Of all the lines in the entries below, give again exactly those starting at the line containing "Como aficionado considero" and ending at the line containing "cuidando el equipo", both ends included, and no others.

---

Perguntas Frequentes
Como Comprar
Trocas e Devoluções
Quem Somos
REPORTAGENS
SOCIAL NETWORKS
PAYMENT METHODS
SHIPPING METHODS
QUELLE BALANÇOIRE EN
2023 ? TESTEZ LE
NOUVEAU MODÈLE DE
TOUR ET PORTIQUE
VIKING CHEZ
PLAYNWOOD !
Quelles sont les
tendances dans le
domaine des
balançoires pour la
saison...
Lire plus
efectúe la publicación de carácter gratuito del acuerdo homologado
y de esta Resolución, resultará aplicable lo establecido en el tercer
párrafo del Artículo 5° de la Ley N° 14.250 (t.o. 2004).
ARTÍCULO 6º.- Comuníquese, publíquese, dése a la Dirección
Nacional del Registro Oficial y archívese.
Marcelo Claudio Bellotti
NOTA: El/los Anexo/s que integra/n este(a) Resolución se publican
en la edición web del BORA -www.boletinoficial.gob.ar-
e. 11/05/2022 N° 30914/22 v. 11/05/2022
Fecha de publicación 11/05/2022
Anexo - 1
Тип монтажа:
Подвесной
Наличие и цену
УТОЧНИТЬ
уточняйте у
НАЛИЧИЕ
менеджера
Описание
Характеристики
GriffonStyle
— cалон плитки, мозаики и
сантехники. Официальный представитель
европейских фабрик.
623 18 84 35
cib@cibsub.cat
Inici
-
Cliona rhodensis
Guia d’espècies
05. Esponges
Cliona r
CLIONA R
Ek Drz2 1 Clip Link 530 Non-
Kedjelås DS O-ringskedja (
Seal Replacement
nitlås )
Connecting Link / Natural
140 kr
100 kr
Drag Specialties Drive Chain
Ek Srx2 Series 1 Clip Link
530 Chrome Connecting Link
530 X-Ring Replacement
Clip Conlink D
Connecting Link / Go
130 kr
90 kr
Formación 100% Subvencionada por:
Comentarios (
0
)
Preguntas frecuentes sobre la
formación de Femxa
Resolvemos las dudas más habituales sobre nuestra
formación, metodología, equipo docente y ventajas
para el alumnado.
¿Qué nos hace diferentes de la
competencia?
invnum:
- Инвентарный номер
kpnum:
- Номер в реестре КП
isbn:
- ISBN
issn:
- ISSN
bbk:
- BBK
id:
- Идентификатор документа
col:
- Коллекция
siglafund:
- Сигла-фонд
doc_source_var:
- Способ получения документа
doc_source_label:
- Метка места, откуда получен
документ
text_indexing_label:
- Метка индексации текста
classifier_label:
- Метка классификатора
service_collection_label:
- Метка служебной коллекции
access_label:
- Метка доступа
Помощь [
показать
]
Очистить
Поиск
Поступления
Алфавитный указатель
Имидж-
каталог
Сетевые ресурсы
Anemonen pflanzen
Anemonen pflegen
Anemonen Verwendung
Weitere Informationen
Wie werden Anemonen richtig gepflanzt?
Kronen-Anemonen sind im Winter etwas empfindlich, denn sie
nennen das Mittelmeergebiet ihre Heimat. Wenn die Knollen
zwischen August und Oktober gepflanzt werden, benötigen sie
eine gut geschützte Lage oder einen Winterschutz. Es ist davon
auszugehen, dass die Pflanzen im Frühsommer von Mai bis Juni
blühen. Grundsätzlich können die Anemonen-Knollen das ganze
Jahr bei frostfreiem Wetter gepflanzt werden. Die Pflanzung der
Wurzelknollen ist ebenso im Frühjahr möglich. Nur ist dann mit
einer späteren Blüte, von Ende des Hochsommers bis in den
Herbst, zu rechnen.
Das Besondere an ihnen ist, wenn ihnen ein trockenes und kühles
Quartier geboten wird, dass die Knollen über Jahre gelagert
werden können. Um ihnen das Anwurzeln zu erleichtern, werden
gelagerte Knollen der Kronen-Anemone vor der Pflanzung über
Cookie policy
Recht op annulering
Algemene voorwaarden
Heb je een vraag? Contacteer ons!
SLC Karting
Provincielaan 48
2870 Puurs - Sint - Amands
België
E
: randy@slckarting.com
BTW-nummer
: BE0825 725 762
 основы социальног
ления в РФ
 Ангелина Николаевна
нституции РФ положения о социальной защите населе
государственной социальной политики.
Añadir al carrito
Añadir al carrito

---

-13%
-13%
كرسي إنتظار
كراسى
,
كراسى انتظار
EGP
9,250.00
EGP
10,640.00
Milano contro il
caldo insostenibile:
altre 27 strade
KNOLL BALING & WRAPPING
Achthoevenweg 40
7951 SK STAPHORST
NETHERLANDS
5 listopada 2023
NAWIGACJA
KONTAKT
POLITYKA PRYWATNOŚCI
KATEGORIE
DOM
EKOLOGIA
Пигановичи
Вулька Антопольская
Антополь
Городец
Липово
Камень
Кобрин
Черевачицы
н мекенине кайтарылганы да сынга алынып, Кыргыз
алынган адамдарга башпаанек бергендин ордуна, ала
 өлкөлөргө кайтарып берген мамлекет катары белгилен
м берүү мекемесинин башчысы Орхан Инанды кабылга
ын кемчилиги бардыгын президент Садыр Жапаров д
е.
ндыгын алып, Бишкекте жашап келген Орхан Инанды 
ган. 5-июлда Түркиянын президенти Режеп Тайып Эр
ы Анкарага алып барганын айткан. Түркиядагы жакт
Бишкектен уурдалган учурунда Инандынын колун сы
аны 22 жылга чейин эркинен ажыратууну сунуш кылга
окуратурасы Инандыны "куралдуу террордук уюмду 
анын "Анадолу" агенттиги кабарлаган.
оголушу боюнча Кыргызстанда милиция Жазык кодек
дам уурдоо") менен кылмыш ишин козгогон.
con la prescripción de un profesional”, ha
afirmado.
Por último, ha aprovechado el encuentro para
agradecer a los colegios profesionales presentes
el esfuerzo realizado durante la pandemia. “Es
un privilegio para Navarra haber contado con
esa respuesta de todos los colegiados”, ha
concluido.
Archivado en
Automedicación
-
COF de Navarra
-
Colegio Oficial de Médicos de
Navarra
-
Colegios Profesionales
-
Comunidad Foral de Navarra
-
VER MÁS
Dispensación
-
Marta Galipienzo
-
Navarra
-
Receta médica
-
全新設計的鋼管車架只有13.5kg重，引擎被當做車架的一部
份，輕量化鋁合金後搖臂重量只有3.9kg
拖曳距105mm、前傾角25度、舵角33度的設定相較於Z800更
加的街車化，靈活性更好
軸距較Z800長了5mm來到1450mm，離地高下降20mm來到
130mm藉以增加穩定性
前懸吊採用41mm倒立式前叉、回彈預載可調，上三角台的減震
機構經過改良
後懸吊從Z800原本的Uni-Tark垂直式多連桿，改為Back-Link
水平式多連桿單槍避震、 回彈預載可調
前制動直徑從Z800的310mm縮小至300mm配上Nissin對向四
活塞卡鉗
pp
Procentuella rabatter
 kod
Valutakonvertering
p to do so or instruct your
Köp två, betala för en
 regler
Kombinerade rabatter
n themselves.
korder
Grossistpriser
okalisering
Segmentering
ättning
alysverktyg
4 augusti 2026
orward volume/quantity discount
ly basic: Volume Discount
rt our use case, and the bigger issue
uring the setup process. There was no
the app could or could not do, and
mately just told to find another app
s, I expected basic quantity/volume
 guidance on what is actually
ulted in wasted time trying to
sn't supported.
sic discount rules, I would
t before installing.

---

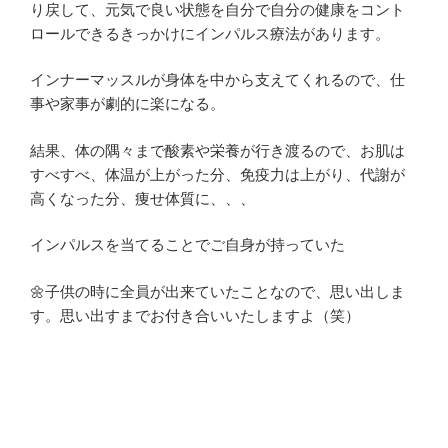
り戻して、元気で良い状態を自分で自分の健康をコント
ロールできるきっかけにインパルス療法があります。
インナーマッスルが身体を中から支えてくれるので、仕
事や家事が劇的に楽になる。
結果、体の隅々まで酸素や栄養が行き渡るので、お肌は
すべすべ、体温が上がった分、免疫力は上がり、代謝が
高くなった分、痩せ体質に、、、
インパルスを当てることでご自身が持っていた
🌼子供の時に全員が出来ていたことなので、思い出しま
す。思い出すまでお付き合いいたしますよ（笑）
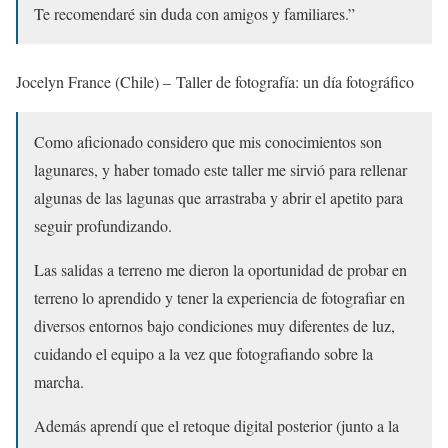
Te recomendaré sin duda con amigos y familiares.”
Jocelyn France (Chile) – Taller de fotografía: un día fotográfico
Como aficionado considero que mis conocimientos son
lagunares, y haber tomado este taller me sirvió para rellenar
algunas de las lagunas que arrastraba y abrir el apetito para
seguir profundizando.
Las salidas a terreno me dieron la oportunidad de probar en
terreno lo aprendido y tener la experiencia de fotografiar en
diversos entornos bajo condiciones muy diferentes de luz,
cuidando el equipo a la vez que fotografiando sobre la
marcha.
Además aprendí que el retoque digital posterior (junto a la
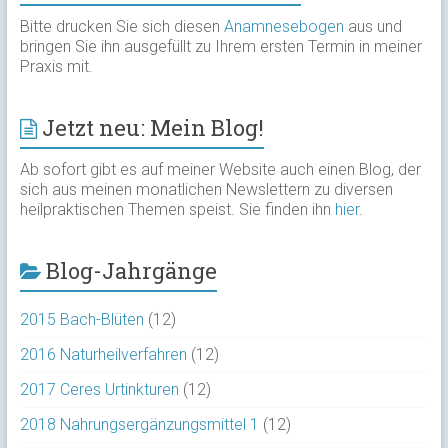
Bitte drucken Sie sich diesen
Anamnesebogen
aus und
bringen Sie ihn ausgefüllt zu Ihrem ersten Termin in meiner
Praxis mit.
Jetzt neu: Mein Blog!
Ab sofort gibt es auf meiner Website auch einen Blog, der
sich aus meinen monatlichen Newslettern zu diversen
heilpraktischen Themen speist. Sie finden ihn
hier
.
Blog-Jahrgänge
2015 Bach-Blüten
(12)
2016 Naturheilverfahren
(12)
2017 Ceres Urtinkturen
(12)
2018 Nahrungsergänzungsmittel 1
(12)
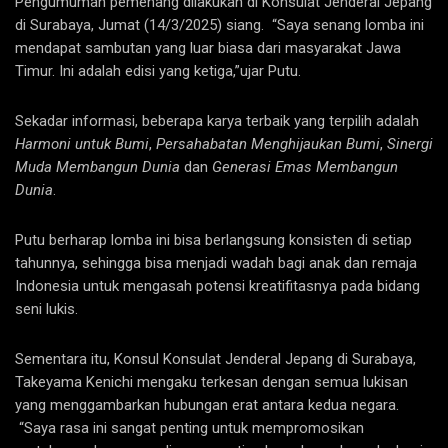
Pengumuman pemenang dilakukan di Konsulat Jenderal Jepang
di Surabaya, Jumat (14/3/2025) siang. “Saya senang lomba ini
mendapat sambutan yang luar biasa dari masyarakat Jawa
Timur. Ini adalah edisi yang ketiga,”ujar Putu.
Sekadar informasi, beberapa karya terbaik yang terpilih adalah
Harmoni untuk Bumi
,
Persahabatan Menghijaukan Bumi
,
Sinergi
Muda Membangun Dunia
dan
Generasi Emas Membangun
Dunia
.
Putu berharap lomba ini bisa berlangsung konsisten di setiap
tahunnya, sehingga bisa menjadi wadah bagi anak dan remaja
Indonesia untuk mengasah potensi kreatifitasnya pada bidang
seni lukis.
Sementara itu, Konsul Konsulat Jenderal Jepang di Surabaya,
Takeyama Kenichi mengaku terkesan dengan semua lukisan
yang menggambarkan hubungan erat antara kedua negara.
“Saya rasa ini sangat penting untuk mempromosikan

---

Task output:
Como aficionado considero que mis conocimientos son
lagunares, y haber tomado este taller me sirvió para rellenar
algunas de las lagunas que arrastraba y abrir el apetito para
seguir profundizando.
Las salidas a terreno me dieron la oportunidad de probar en
terreno lo aprendido y tener la experiencia de fotografiar en
diversos entornos bajo condiciones muy diferentes de luz,
cuidando el equipo a la vez que fotografiando sobre la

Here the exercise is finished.